To me it looks as if 1) the fuselage is tipped forward, 2) the inboard engines are tipped downward and 3) the outboard engines are tipped upward. Is this right?
Your observations look pretty correct to me.
Before going into detail, please be reminded that this is a [ultra] long range aircraft. Aircraft configuration is fully optimized for long range cruise flight.
Furthermore be reminded that "tipped forward", "tipped downward", "tipped upward" are all relative terms. When the aircraft is in cruise, most likely the fuselage will have a couple of degrees incidence [typically 2-5 for commercial airliners] where the fuselage will generate a small amount of lift as well.
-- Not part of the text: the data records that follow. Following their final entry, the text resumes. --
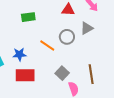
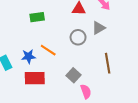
orange line: (47, 45) -> (48, 50), moved
brown line: (91, 74) -> (108, 63), moved

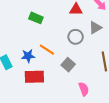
green rectangle: (37, 17) -> (36, 18), turned 32
gray square: (74, 75) -> (68, 65), moved

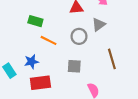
orange line: (47, 50) -> (48, 40), moved
gray square: (68, 65) -> (74, 66), turned -32

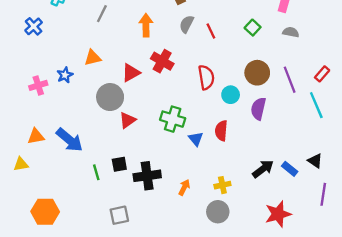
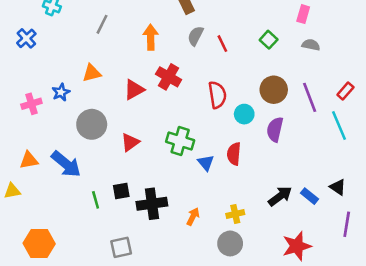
gray circle: (110, 97) -> (92, 124), moved

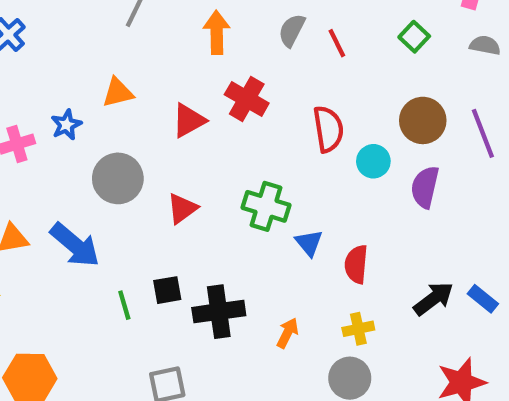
red semicircle: (234, 154) -> (356, 264), moved

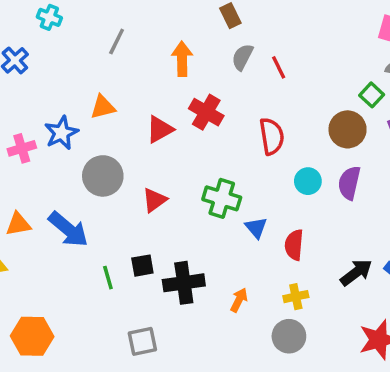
green square: (414, 37) -> (372, 95), moved
blue star: (66, 125) -> (61, 133), size x1.4
cyan circle: (373, 161) -> (308, 181), moved

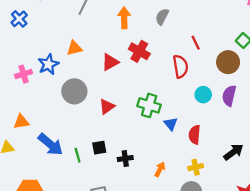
red line: (279, 67) -> (196, 43), moved
blue arrow: (68, 229) -> (51, 144), moved
black cross: (184, 283) -> (125, 158), size x0.6

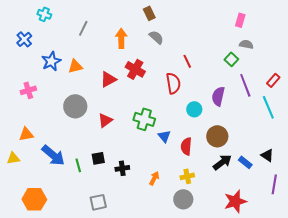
gray semicircle: (162, 17) -> (156, 37), turned 105
brown circle: (228, 62) -> (217, 136), moved
blue star: (48, 64) -> (51, 61), moved
purple semicircle: (229, 96) -> (218, 96), moved

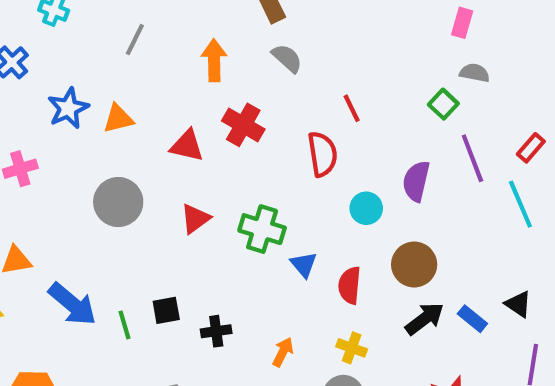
red triangle: (108, 79) -> (187, 146), turned 42
red triangle: (105, 120) -> (195, 219), moved
yellow cross: (187, 176) -> (352, 348), turned 32

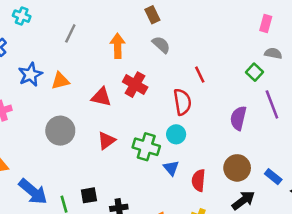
cyan circle: (366, 208) -> (176, 134), moved
blue rectangle: (472, 319) -> (273, 177), moved

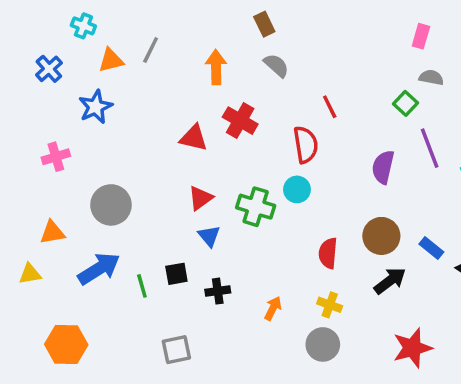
orange triangle: (60, 81) -> (111, 60), moved
gray circle: (60, 131) -> (111, 205), moved
blue triangle: (171, 168) -> (209, 236), moved
blue arrow: (33, 192) -> (99, 269), turned -72

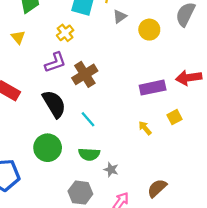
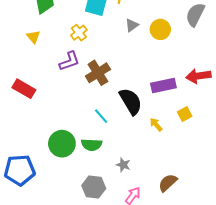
gray triangle: (120, 16) -> (132, 25), moved
black semicircle: (54, 104) -> (131, 101), moved
green semicircle: (89, 154) -> (92, 145), moved

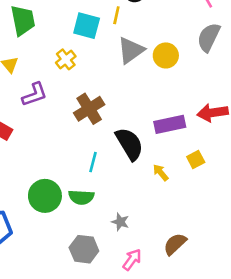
gray triangle: (132, 25) -> (131, 50), size x1.6
purple L-shape: (69, 61) -> (35, 94), moved
cyan line: (101, 116) -> (93, 162), turned 56

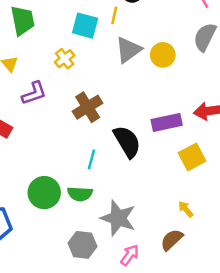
yellow square: (196, 159) -> (192, 157), size x1.5
yellow arrow: (161, 172) -> (186, 209), moved
gray star: (120, 222) -> (118, 218), size x2.0

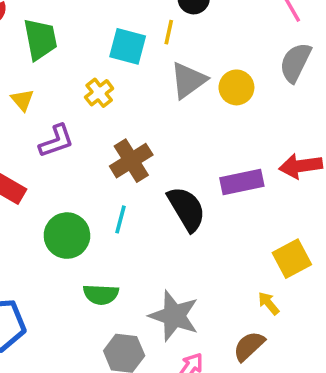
yellow square: (192, 157) -> (292, 259), moved
cyan line: (91, 159) -> (121, 219), moved
green circle: (44, 193) -> (67, 236), moved
green semicircle: (80, 194) -> (101, 294), moved

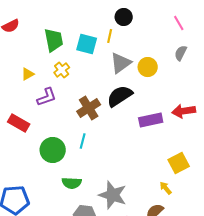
green trapezoid: (40, 39) -> (54, 40), moved
gray semicircle: (295, 62) -> (181, 53), size x0.7
yellow cross: (99, 93) -> (62, 70), moved
yellow triangle: (22, 100) -> (28, 74), turned 40
black semicircle: (187, 209) -> (120, 96), moved, turned -92

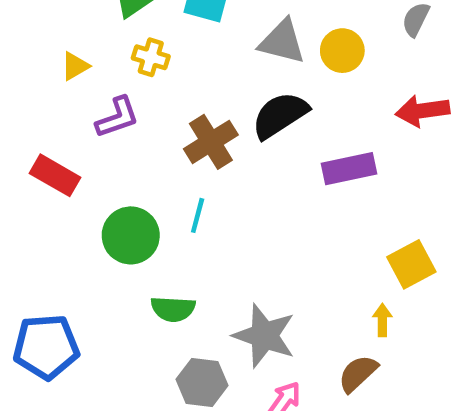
gray triangle: (121, 63) -> (282, 42), turned 50
yellow cross: (62, 70) -> (151, 57), turned -35
red arrow: (184, 111) -> (422, 111), moved
yellow arrow: (166, 188) -> (382, 320), turned 40

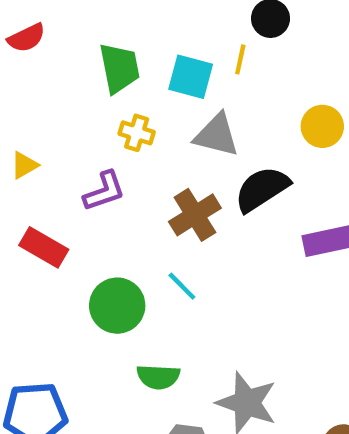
gray triangle: (282, 42) -> (217, 135), moved
yellow triangle: (75, 66) -> (24, 165), moved
cyan line: (198, 215) -> (182, 286), turned -60

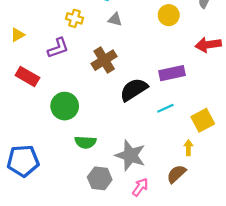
gray triangle: (217, 135) -> (115, 19), size x0.6
black semicircle: (262, 189) -> (134, 90), moved
cyan line: (182, 286) -> (165, 108), moved, turned -70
Usually the landing gear of an aircraft will be set up in such a way to position the fuselage a little nose down when the aircraft is on the ground. This reduces the angle of attack of the wing during take-off roll, thus reducing drag as speed increases upto the point of rotation, thereby reducing the length of the take-off roll. Drag is a byproduct of lift. So during the take-off roll you really want to reduce lift and thus drag.
Generally the engine nacelles [at least the inlet portion of them] will be angled to allow the airflow to enter the inlet in a straight line along the axis of the fan, to optimize inlet airflow. Now it's important to bear in mind that the inboard section of the wing generates more lift than the outboard part of the wing. As a result of the generation of lift, the air approching the wing will experiance an up-wash. That upwash is greater at the inner engine pair than at the outer engine pair. To cope with this upwash [in cruise flight] and have the air enter the inlet in a nice straight and level manner, the inner engine pair is "tilted downward". The upwash in front of the outer engine pair is much smaller, therefore they are angled differently in relation to the inner pair ["tipped upward"].
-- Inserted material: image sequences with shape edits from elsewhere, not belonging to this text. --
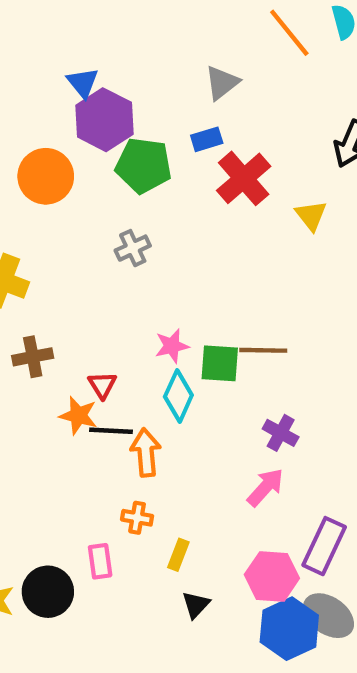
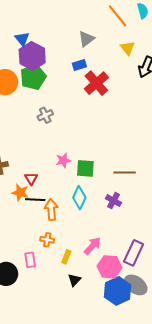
green pentagon: (144, 165) -> (33, 77), moved, turned -30
yellow triangle: (311, 215) -> (128, 48), moved
brown line: (263, 350) -> (125, 172), moved
cyan diamond: (178, 396) -> (79, 198), moved
pink arrow: (265, 487) -> (92, 246), moved

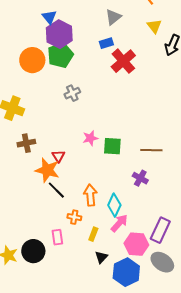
orange star: (20, 193) -> (47, 170), size x1.4
cyan diamond: (79, 198) -> (114, 205), moved
black line: (35, 200) -> (56, 190), moved, turned 42
orange arrow: (51, 210) -> (90, 195), moved
blue hexagon: (118, 291) -> (126, 272), moved

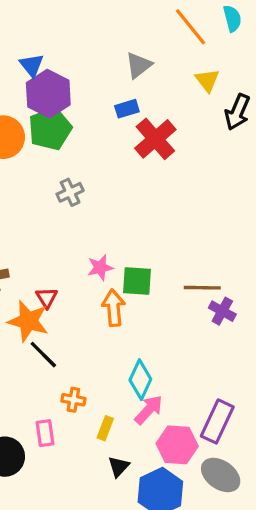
purple cross: (140, 178) -> (222, 311), moved
orange arrow: (90, 195) -> (114, 308), moved

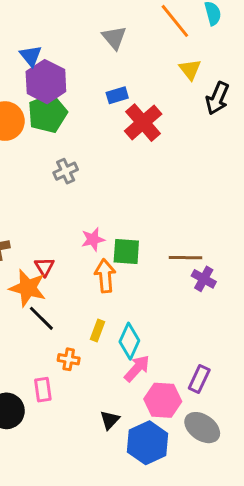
gray triangle: (139, 65) -> (114, 38), moved, turned -32
purple rectangle: (217, 421) -> (199, 379), size x0.7
yellow rectangle: (105, 428) -> (98, 330), moved

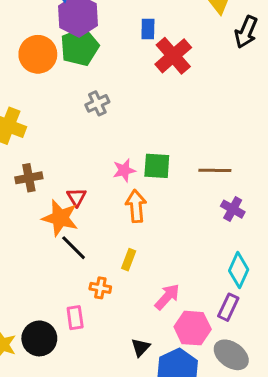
blue rectangle: (117, 95) -> (148, 29), turned -72
green square: (126, 252) -> (157, 166), moved
brown line: (186, 258) -> (215, 170), moved
cyan diamond: (129, 341) -> (239, 270), moved

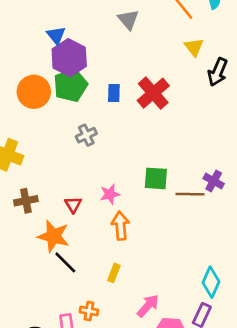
blue rectangle: (148, 29) -> (114, 93), moved
green square: (157, 166) -> (156, 178), moved
red triangle: (77, 197) -> (73, 205), moved
purple cross: (233, 209) -> (214, 181), moved
orange cross: (100, 288) -> (89, 311), moved

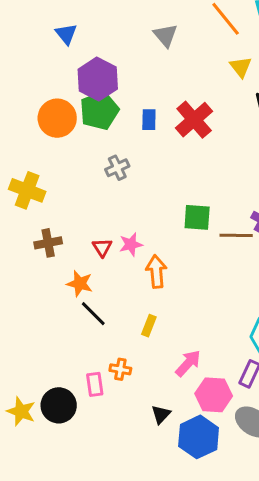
blue triangle: (56, 35) -> (66, 34), moved
pink star: (110, 194) -> (131, 244), moved
orange star: (53, 236) -> (80, 284), size x0.7

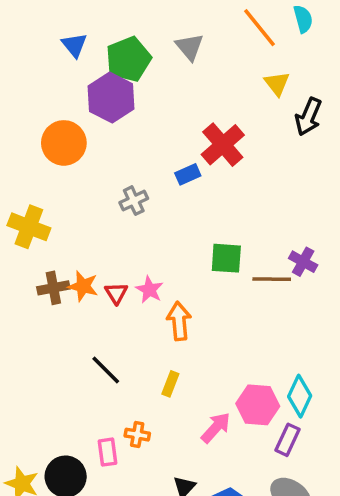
green pentagon: (99, 111) -> (128, 59), moved
blue rectangle: (149, 120) -> (188, 174), moved, turned 65
pink star: (131, 244) -> (149, 290), turned -30
orange star: (80, 284) -> (83, 286), moved
pink hexagon: (214, 395) -> (258, 405), moved

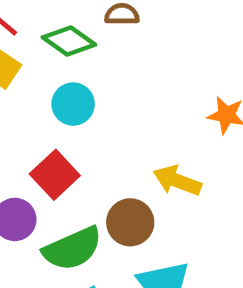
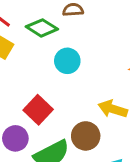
cyan circle: (73, 104) -> (67, 61), moved

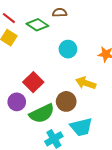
cyan circle: (67, 61) -> (68, 49), moved

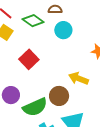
cyan circle: (68, 49) -> (63, 30), moved
red square: (33, 82) -> (29, 59), moved

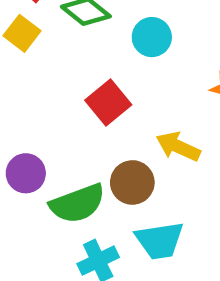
red square: (29, 59) -> (108, 102), moved

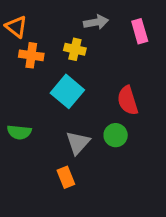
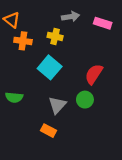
pink rectangle: (140, 31) -> (103, 23), turned -56
red semicircle: (128, 101) -> (94, 74), turned 50
orange rectangle: (66, 177) -> (48, 131), turned -40

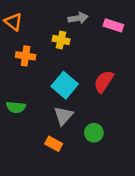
orange cross: (23, 41) -> (26, 56), moved
cyan square: (50, 67) -> (65, 85), moved
green circle: (85, 100) -> (94, 133), moved

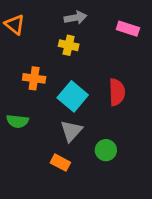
gray arrow: (78, 18) -> (75, 18), moved
orange cross: (26, 56) -> (34, 78), moved
red semicircle: (104, 82) -> (117, 92), turned 145

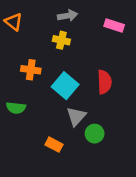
gray triangle: (71, 131) -> (76, 116), moved

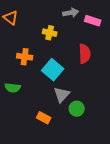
gray arrow: (68, 16) -> (71, 13), moved
red semicircle: (104, 82) -> (85, 54), moved

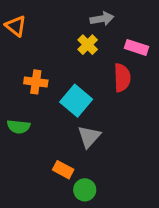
pink rectangle: (93, 21) -> (136, 47), moved
yellow cross: (50, 33) -> (88, 45), moved, turned 32
green circle: (77, 109) -> (85, 190), moved

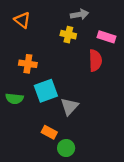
orange triangle: (16, 26) -> (22, 20), moved
yellow cross: (88, 45) -> (68, 35), turned -32
cyan square: (76, 101) -> (46, 91), moved, turned 30

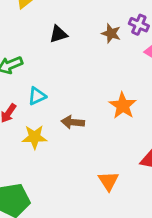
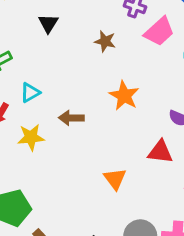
brown star: (111, 33) -> (105, 41), moved
black triangle: (58, 34) -> (48, 23), turned -36

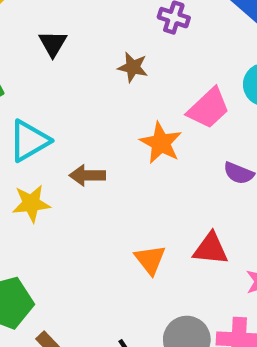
pink trapezoid: (159, 31) -> (208, 108), moved
cyan triangle: (30, 92) -> (29, 141), size x1.5
red triangle: (160, 152) -> (211, 249), moved

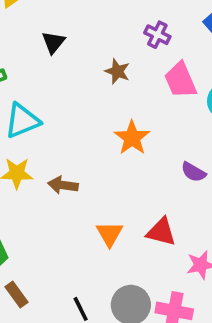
pink trapezoid: (208, 108) -> (180, 80), moved, turned 102
brown arrow: (87, 175) -> (63, 185), moved

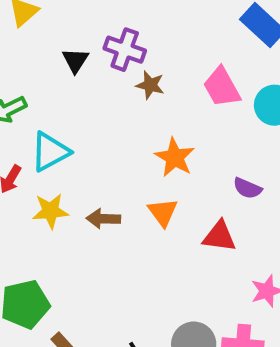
purple cross: (157, 35) -> (125, 50), moved, size x1.4
red triangle: (161, 232) -> (219, 236), moved
orange triangle: (109, 234) -> (163, 212), moved

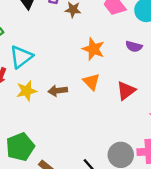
purple semicircle: (247, 188) -> (134, 46), moved
red triangle: (219, 236) -> (126, 91), turned -36

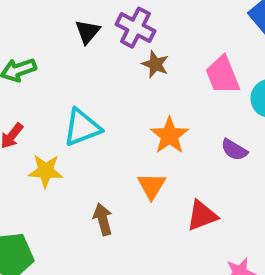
cyan triangle: (21, 57) -> (82, 127), moved
brown arrow: (58, 91) -> (103, 219), moved, turned 66

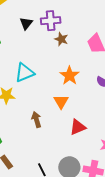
purple cross: (136, 28) -> (51, 21), turned -30
red triangle: (202, 216) -> (78, 127), moved

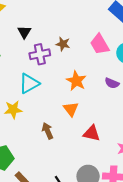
purple cross: (51, 21) -> (40, 54), moved
red triangle: (78, 127) -> (92, 133), turned 42

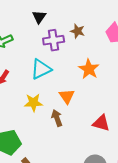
orange triangle: (71, 109) -> (67, 96), moved
yellow star: (13, 110) -> (33, 103), moved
This also applies to lateral offset of the inner engines. If you would look at a top view, you'll notice that engines [especially those close to the fuselage, like 767/777] are a little towed in, to cope with the air that is beign forced sideways outboard by the fuselage. On rear fuselage engines you'll see that the engines ar towed out, since the fuselage shape curves the airstream back to the fuselage centreline due to the narrowing of the fuselage at the rear of the aircraft.
This "tipping" has nothing to do with wing bending moment. Only the weight of the engine [and fuel load off course among others] will significantly affect wing bending moment. Imagine that you tilt the engine downward in order to reduce wing bending moment. Now when the engine is thrusting downward, it will eat up part of the lift that is being generated by the wing. Therefore the wing now needs to generate even more lift to balance out the 'negative lift' being produced by the downward thrusting engines!! This doesn't make sense at all in terms off alleviating wing bending moment.
Wing tilting when loaded is an interesting concept. Although I doubt that a wing will tilt sufficiently to align the inner and outer engine pair.